KVGL
- Manderson, Wyoming; United States;
- Frequency: 105.7 MHz
- Branding: 105.7 The Eagle

Programming
- Format: Classic hits

Ownership
- Owner: Legend Communications of Wyoming, LLC
- Sister stations: KWOR; KKLX; KZMQ; KZMQ-FM; KTAG; KCGL; KODI;

History
- First air date: 2011
- Former call signs: KGCL (2006–2008); KYTS (2008–2018);
- Former frequencies: 105.1 MHz (2006–2010); 102.1 MHz (4/2010–6/2010);

Technical information
- Licensing authority: FCC
- Facility ID: 165979
- Class: C1
- ERP: 75,000 watts
- HAAT: 150 meters (490 ft)
- Transmitter coordinates: 44°3′34″N 107°51′13″W﻿ / ﻿44.05944°N 107.85361°W

Links
- Public license information: Public file; LMS;
- Webcast: Listen live
- Website: mybighornbasin.com/kvgl-fm/

= KVGL =

KVGL (105.7 FM) is a radio station licensed to cover Manderson, Wyoming, United States. The station is owned by Legend Communications of Wyoming, LLC.

==History==
The station was assigned the call letters KGCL on July 20, 2006. On June 10, 2008, the station changed its call sign to KYTS.

The station was issued its license to cover on October 19, 2011. On November 19, 2014, it was announced that the station would be acquired by Legend Communications, sold by former owner Global News Consultants for $262,000, along with sister station KHRW 92.7 FM from Ranchester, Wyoming. The purchase was consummated on February 9, 2015.

The station changed its call sign to the current KVGL on May 15, 2018. It began simulcasting KCGL.

KVGL is owned by Legend Communications of Wyoming, LLC, which is the state's largest chain of radio stations. The station is managed under the company's regional umbrella, the Big Horn Radio Network. Legend Communications operates over 20 stations and three FM translators across Wyoming communities including Cody, Worland, Sheridan, and Gillette.

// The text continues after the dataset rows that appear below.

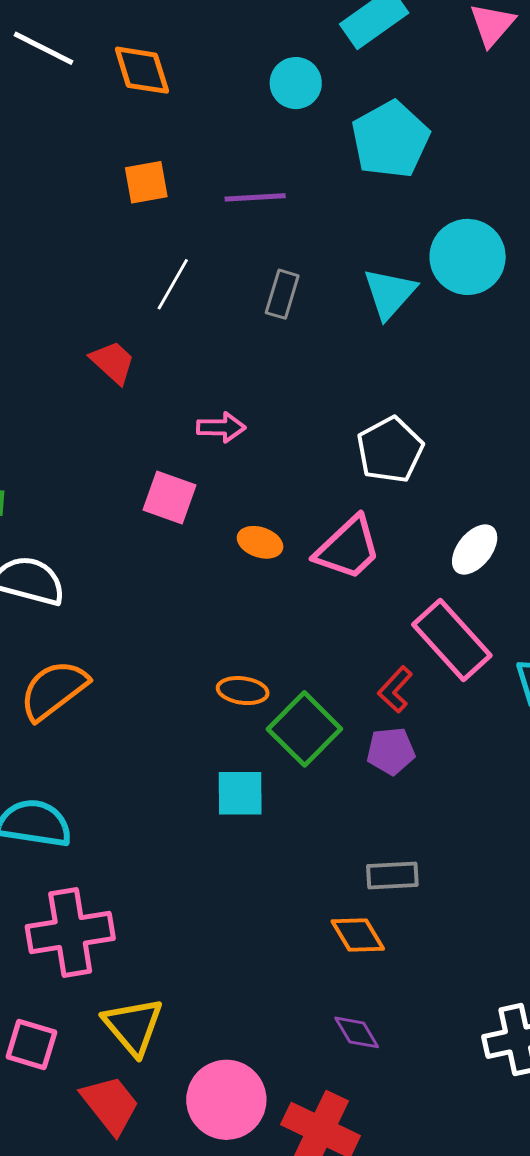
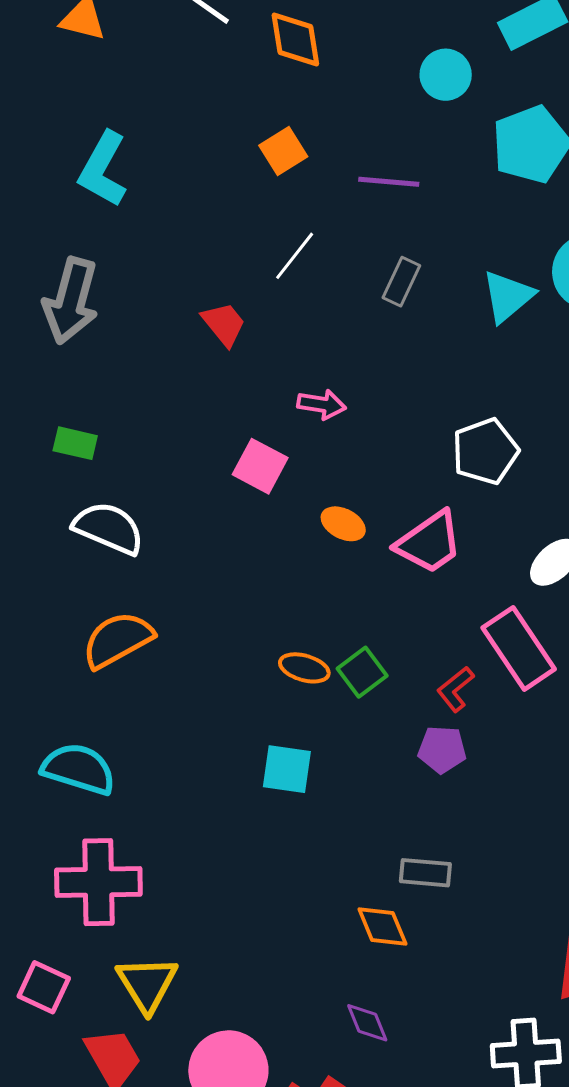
orange square: (146, 182) -> (283, 151), turned -30
green square: (304, 729) -> (362, 672), moved, size x0.7

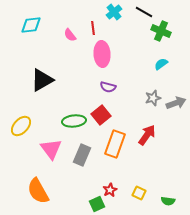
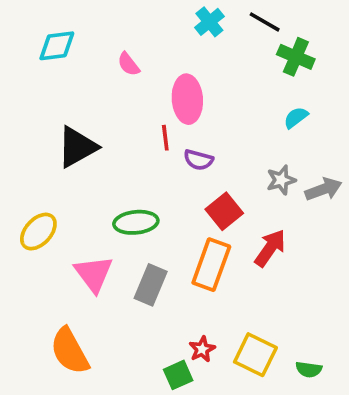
red line: (93, 28) -> (165, 138), moved
red square: (101, 115) -> (224, 211), moved
yellow square: (139, 193) -> (255, 355), size x1.6

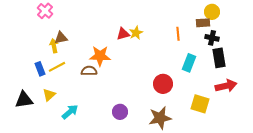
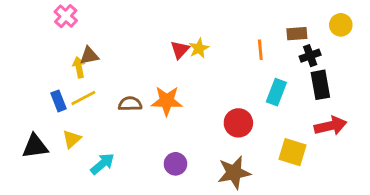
yellow circle: (212, 12) -> (341, 25), moved
red triangle: (123, 34) -> (180, 50), turned -32
black cross: (212, 38) -> (310, 56), turned -32
orange star: (100, 56) -> (167, 101), moved

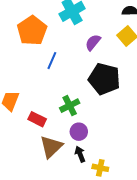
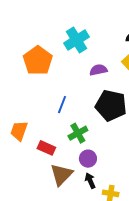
purple semicircle: (93, 42) -> (98, 70), turned 42
blue line: (52, 61) -> (62, 105), moved

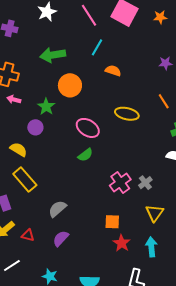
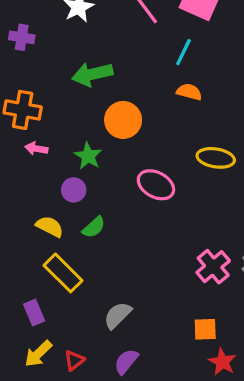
cyan line: (97, 47) -> (183, 52), moved
green semicircle: (85, 155) -> (94, 227), moved
red triangle: (28, 235) -> (74, 360), turned -48

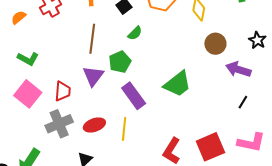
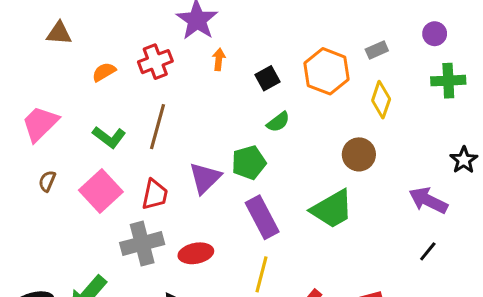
brown line: (92, 39) -> (157, 127), moved
brown circle: (215, 44) -> (359, 154), moved
yellow line: (124, 129) -> (262, 274), moved

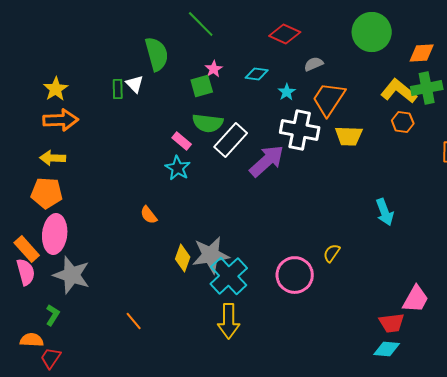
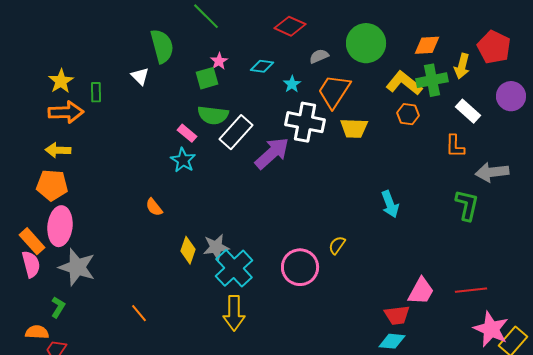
green circle: (372, 32) -> (366, 43), moved
green rectangle: (118, 89) -> (96, 92), moved
gray star: (211, 255) -> (216, 247), size x0.7

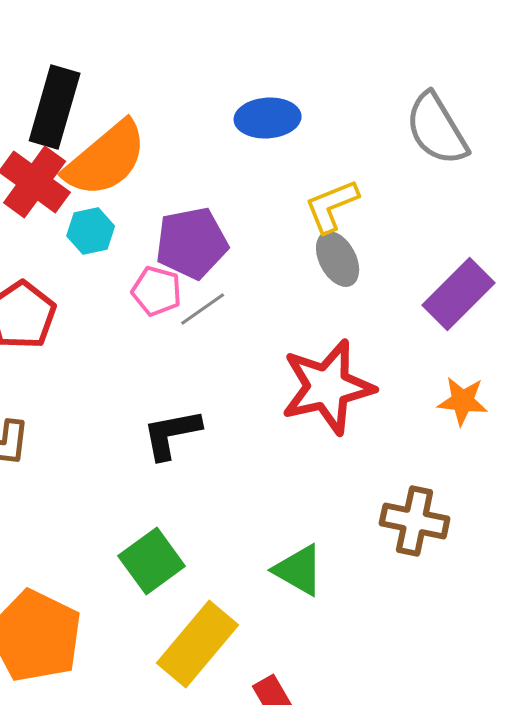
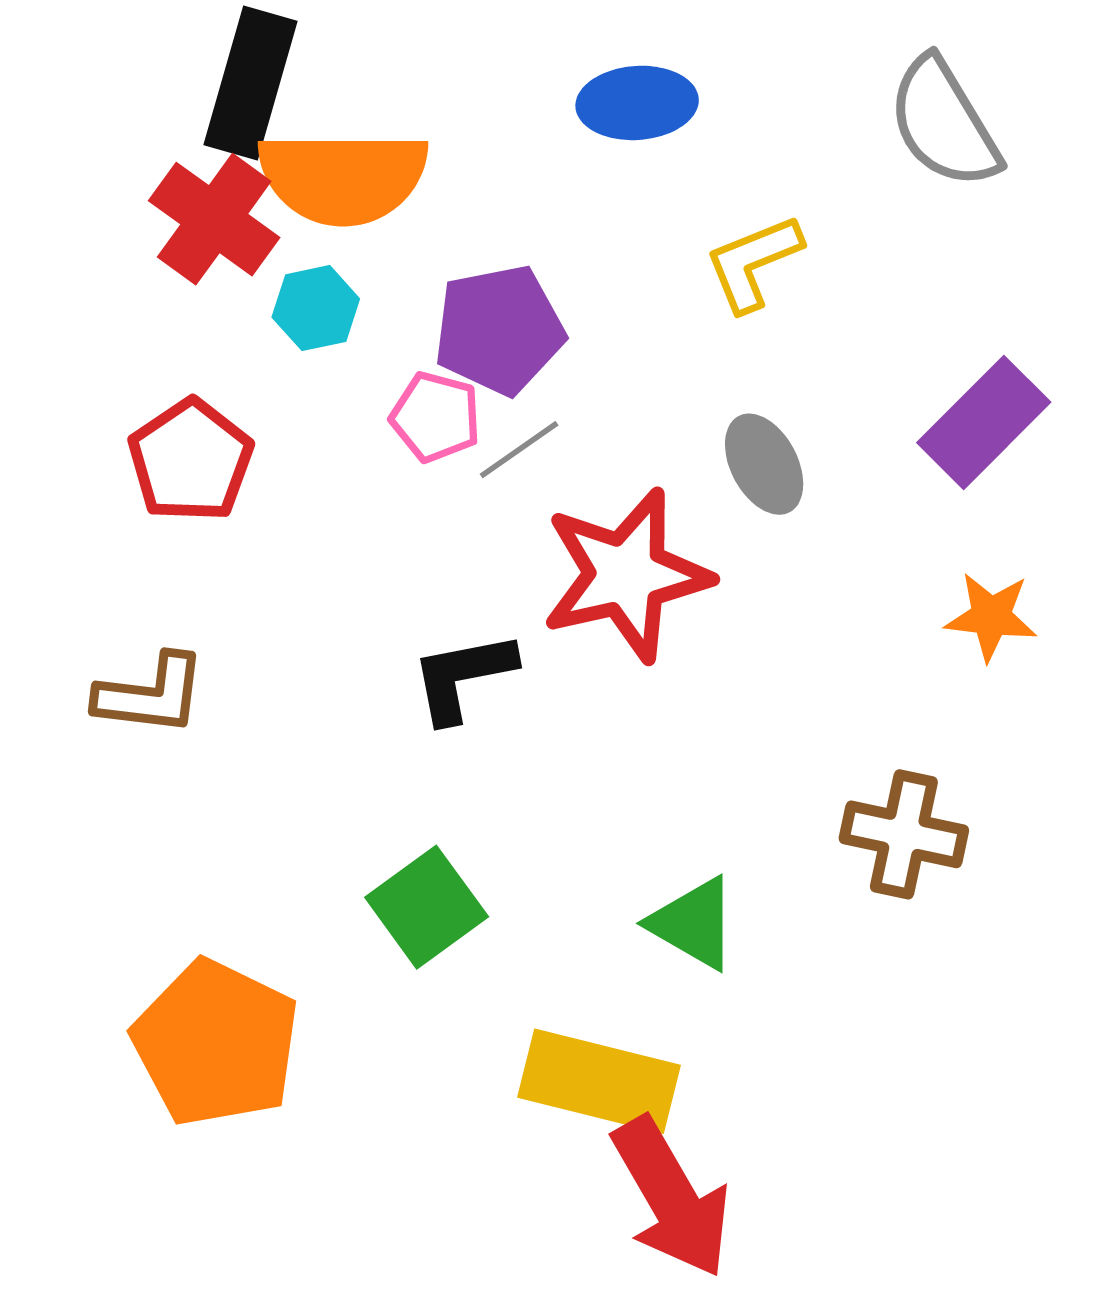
orange semicircle: (106, 159) -> (343, 177), turned 40
gray ellipse: (338, 259) -> (764, 464), moved
red star: (328, 387) -> (626, 575), moved
yellow rectangle: (198, 644) -> (599, 1081), moved, turned 64

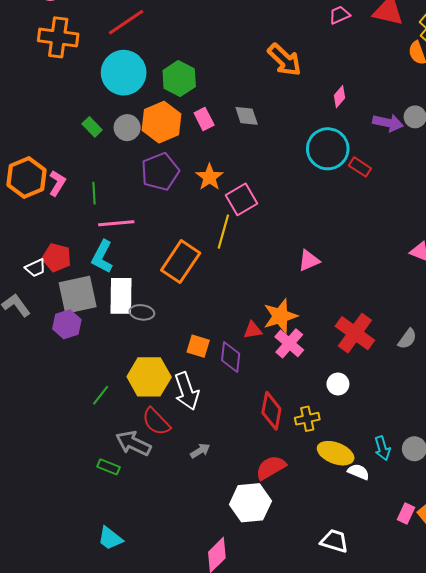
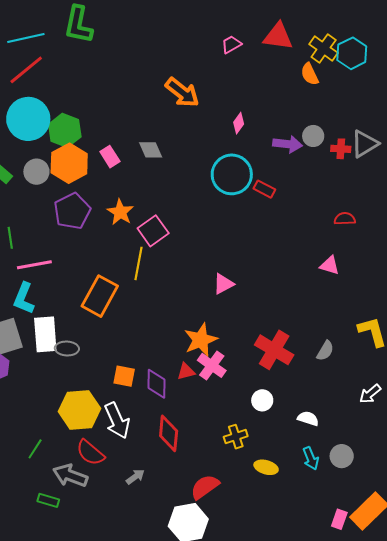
green hexagon: (179, 78) -> (65, 130), moved
red triangle: (253, 330) -> (186, 372), moved
green line: (101, 395) -> (35, 449), moved
red diamond: (271, 411) -> (169, 433), moved
yellow ellipse: (336, 453) -> (266, 467), size x0.7
white semicircle: (358, 472) -> (308, 418), moved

The company was co-founded by W. Lawrence "Larry" Patrick, a media industry veteran with a long career spanning five decades, including roles as a broadcaster, consultant, and media broker. Patrick holds a Ph.D. degree in communications and management and a J.D. degree in law and has been involved in over $8 billion worth of media transactions throughout his career.